--- WHAT IS NEEDED ---
Only the lines from the beginning of the entries through the one that holds "e at the same time improving" may appear in the answer, written out exactly and free of pictures.

--- DATA EXCERPTS Enclosed Below ---

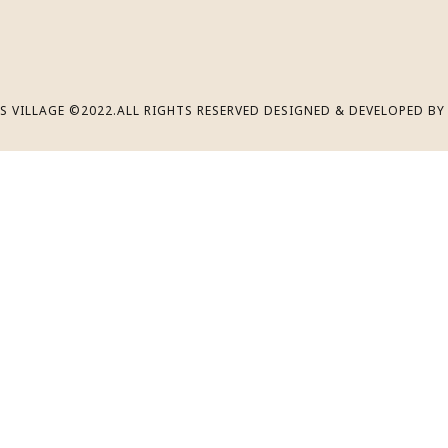
S VILLAGE ©2022.ALL RIGHTS RESERVED DESIGNED & DEVELOPED B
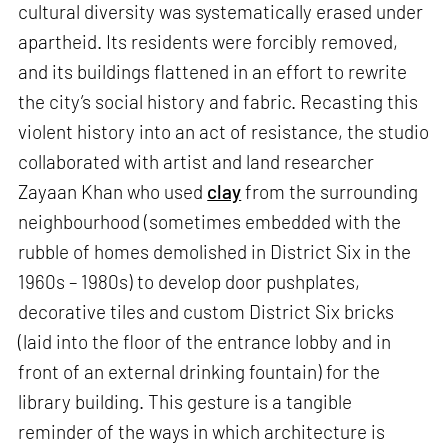
cultural diversity was systematically erased under
apartheid. Its residents were forcibly removed,
and its buildings flattened in an effort to rewrite
the city’s social history and fabric. Recasting this
violent history into an act of resistance, the studio
collaborated with artist and land researcher
Zayaan Khan who used
clay
from the surrounding
neighbourhood (sometimes embedded with the
rubble of homes demolished in District Six in the
1960s – 1980s) to develop door pushplates,
decorative tiles and custom District Six bricks
(laid into the floor of the entrance lobby and in
front of an external drinking fountain) for the
library building. This gesture is a tangible
reminder of the ways in which architecture is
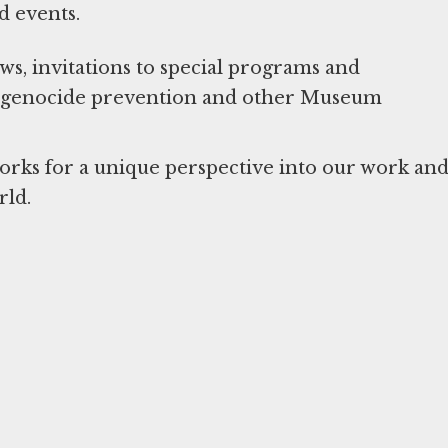
d events.
, invitations to special programs and
ut genocide prevention and other Museum
works for a unique perspective into our work an
rld.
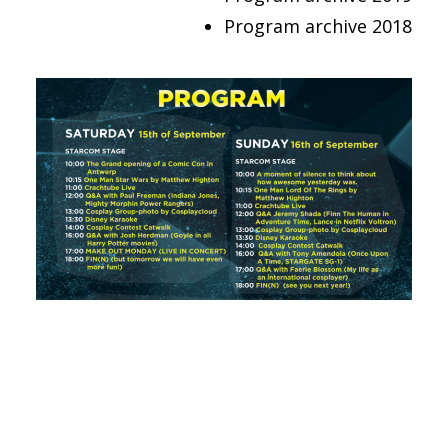
FRANÇAIS
Program archive 2018
ENGLISH
NEDERLANDS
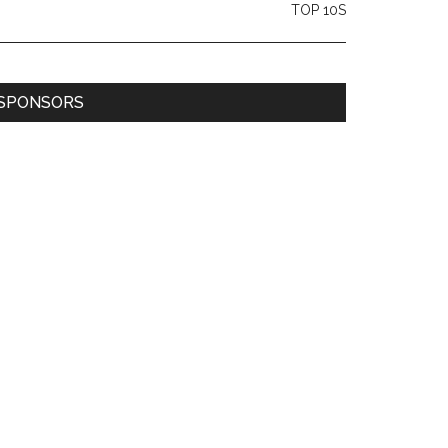
TOP 10S
SPONSORS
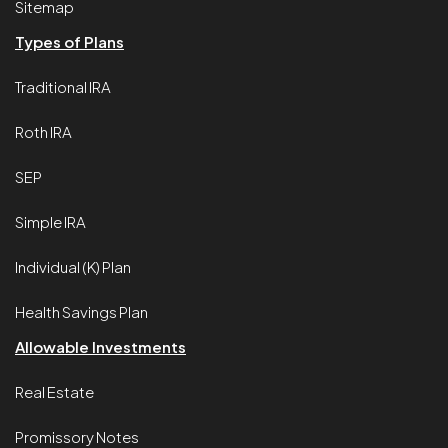
Sitemap
Types of Plans
Traditional IRA
Roth IRA
SEP
Simple IRA
Individual (K) Plan
Health Savings Plan
Allowable Investments
Real Estate
Promissory Notes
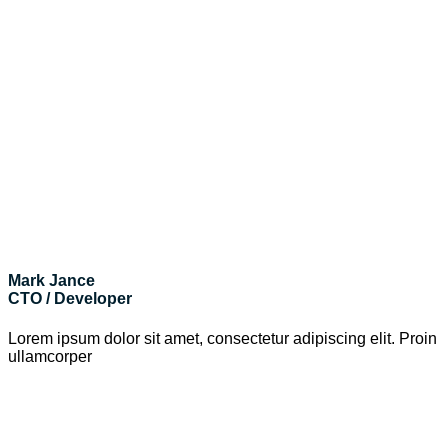
Mark Jance
CTO / Developer
Lorem ipsum dolor sit amet, consectetur adipiscing elit. Proin
ullamcorper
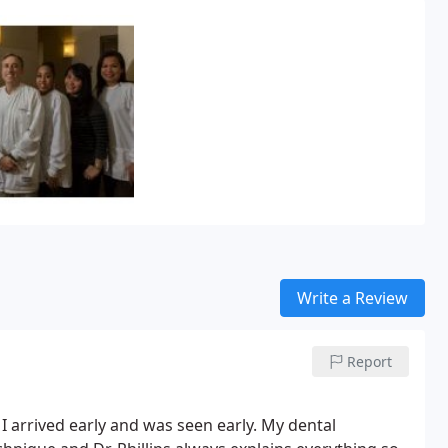
ng in post-graduate general
hile there, he served the community
tal.
Dr. Cooper’s dental education
d in General Dentistry in 1997. He
e at the same time improving
ation, Dr. Cooper enjoys
d his wife Lesley, an attorney,
Write a Review
Report
 I arrived early and was seen early. My dental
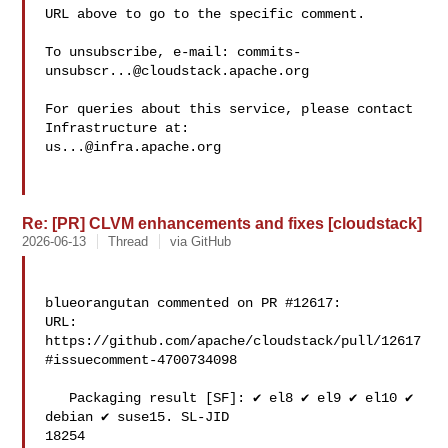
URL above to go to the specific comment.

To unsubscribe, e-mail: 
commits-
unsubscr...@cloudstack.apache.org
For queries about this service, please contact 
us...@infra.apache.org
Re: [PR] CLVM enhancements and fixes [cloudstack]
2026-06-13
Thread
via GitHub
blueorangutan commented on PR #12617:

URL: 
https://github.com/apache/cloudstack/pull/12617
#issuecomment-4700734098

   Packaging result [SF]: ✔️ el8 ✔️ el9 ✔️ el10 ✔️ 
debian ✔️ suse15. SL-JID 

18254
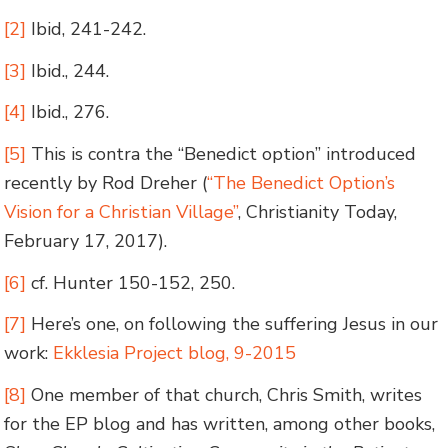
[2]
Ibid, 241-242.
[3]
Ibid., 244.
[4]
Ibid., 276.
[5]
This is contra the “Benedict option” introduced
recently by Rod Dreher (
“The Benedict Option’s
Vision for a Christian Village”
, Christianity Today,
February 17, 2017).
[6]
cf. Hunter 150-152, 250.
[7]
Here’s one, on following the suffering Jesus in our
work:
Ekklesia Project blog, 9-2015
[8]
One member of that church, Chris Smith, writes
for the EP blog and has written, among other books,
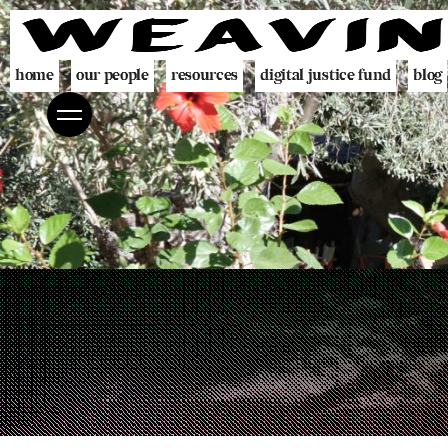
home
our people
resources
digital justice fund
blog
team
decolonising blueprint
partners
videogame
programme
digital policing toolkit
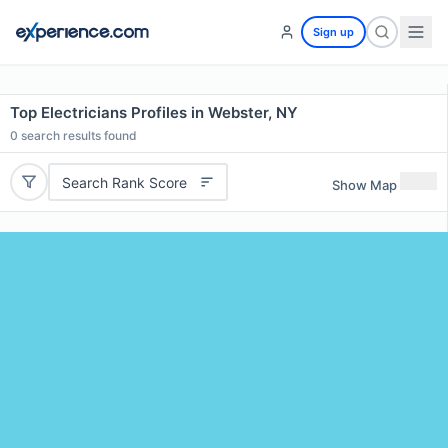
Sign up
Top Electricians Profiles in Webster, NY
0
search results found
Search Rank Score
Show Map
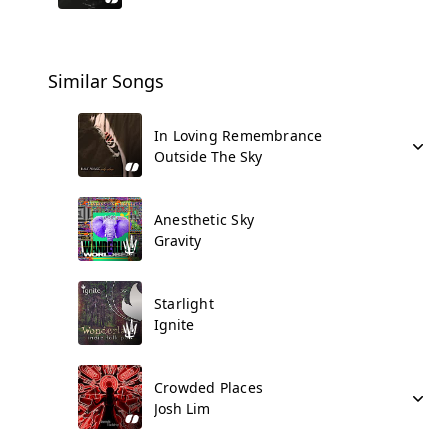
Similar Songs
In Loving Remembrance
Outside The Sky
Anesthetic Sky
Gravity
Starlight
Ignite
Crowded Places
Josh Lim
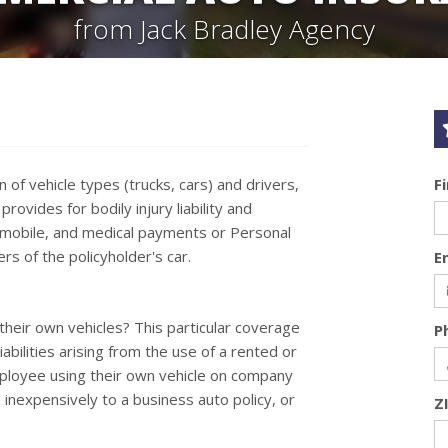
from Jack Bradley Agency
of vehicle types (trucks, cars) and drivers,
F
ovides for bodily injury liability and
mobile, and medical payments or Personal
rs of the policyholder's car.
E
their own vehicles? This particular coverage
P
abilities arising from the use of a rented or
mployee using their own vehicle on company
inexpensively to a business auto policy, or
Z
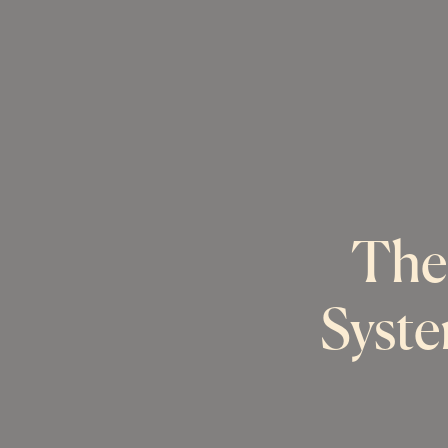
The
Syste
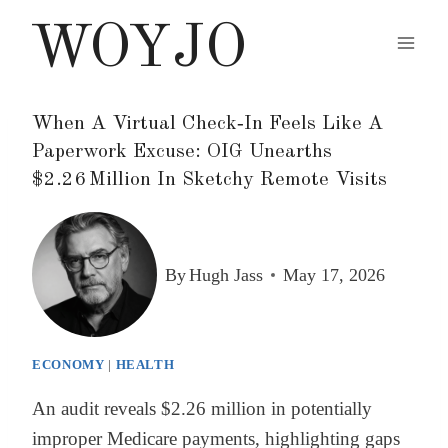
Skip
WOYJO
to
content
When A Virtual Check‑In Feels Like A
Paperwork Excuse: OIG Unearths
$2.26 Million In Sketchy Remote Visits
By
Hugh Jass
May 17, 2026
ECONOMY
|
HEALTH
An audit reveals $2.26 million in potentially
improper Medicare payments, highlighting gaps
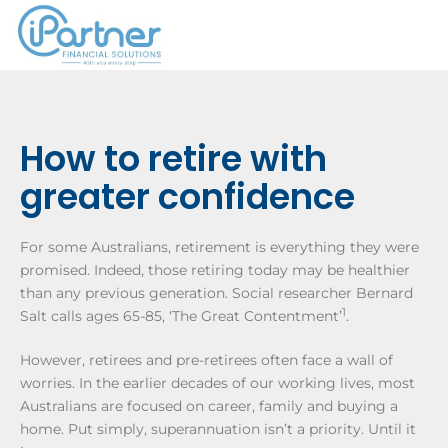
How to retire with
greater confidence
For some Australians, retirement is everything they were
promised. Indeed, those retiring today may be healthier
than any previous generation. Social researcher Bernard
1
Salt calls ages 65-85, ‘The Great Contentment’
.
However, retirees and pre-retirees often face a wall of
worries. In the earlier decades of our working lives, most
Australians are focused on career, family and buying a
home. Put simply, superannuation isn’t a priority. Until it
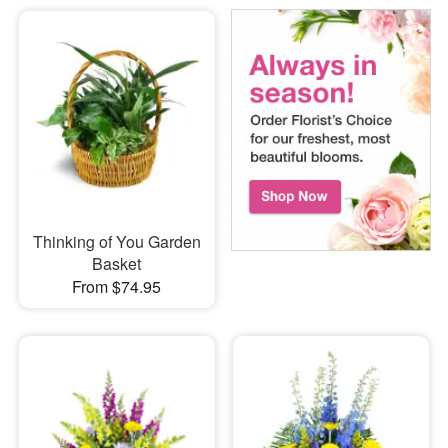
Thinking of You Garden
Basket
From $74.95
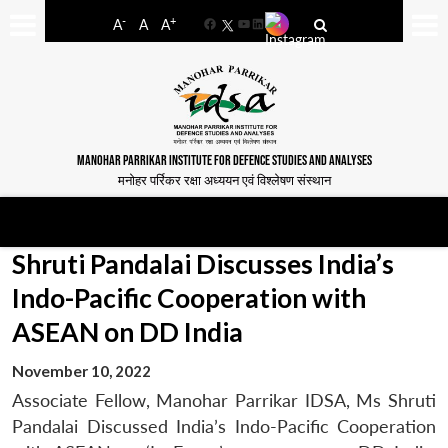
-
+
A
A
A
Facebook
YouTube
LinkedIn
MANOHAR PARRIKAR INSTITUTE FOR DEFENCE STUDIES AND ANALYSES
मनोहर पर्रिकर रक्षा अध्ययन एवं विश्लेषण संस्थान
Shruti Pandalai Discusses India’s
Indo-Pacific Cooperation with
ASEAN on DD India
November 10, 2022
Associate Fellow, Manohar Parrikar IDSA, Ms Shruti
Pandalai Discussed India’s Indo-Pacific Cooperation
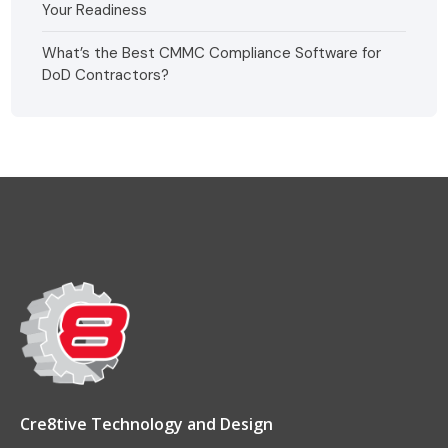
Your Readiness
What’s the Best CMMC Compliance Software for
DoD Contractors?
Cre8tive Technology and Design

--- End of Enclosed DATA EXCERPTS ---

--- SOLUTION ---
S VILLAGE ©2022.ALL RIGHTS RESERVED DESIGNED & DEVELOPED B
cultural diversity was systematically erased under
apartheid. Its residents were forcibly removed,
and its buildings flattened in an effort to rewrite
the city’s social history and fabric. Recasting this
violent history into an act of resistance, the studio
collaborated with artist and land researcher
Zayaan Khan who used
clay
from the surrounding
neighbourhood (sometimes embedded with the
rubble of homes demolished in District Six in the
1960s – 1980s) to develop door pushplates,
decorative tiles and custom District Six bricks
(laid into the floor of the entrance lobby and in
front of an external drinking fountain) for the
library building. This gesture is a tangible
reminder of the ways in which architecture is
d events.
, invitations to special programs and
ut genocide prevention and other Museum
works for a unique perspective into our work an
rld.
FRANÇAIS
Program archive 2018
ENGLISH
NEDERLANDS
TOP 10S
SPONSORS
Sitemap
Types of Plans
Traditional IRA
Roth IRA
SEP
Simple IRA
Individual (K) Plan
Health Savings Plan
Allowable Investments
Real Estate
Promissory Notes
Mark Jance
CTO / Developer
Lorem ipsum dolor sit amet, consectetur adipiscing elit. Proin
ullamcorper
ng in post-graduate general
hile there, he served the community
tal.
Dr. Cooper’s dental education
d in General Dentistry in 1997. He
e at the same time improving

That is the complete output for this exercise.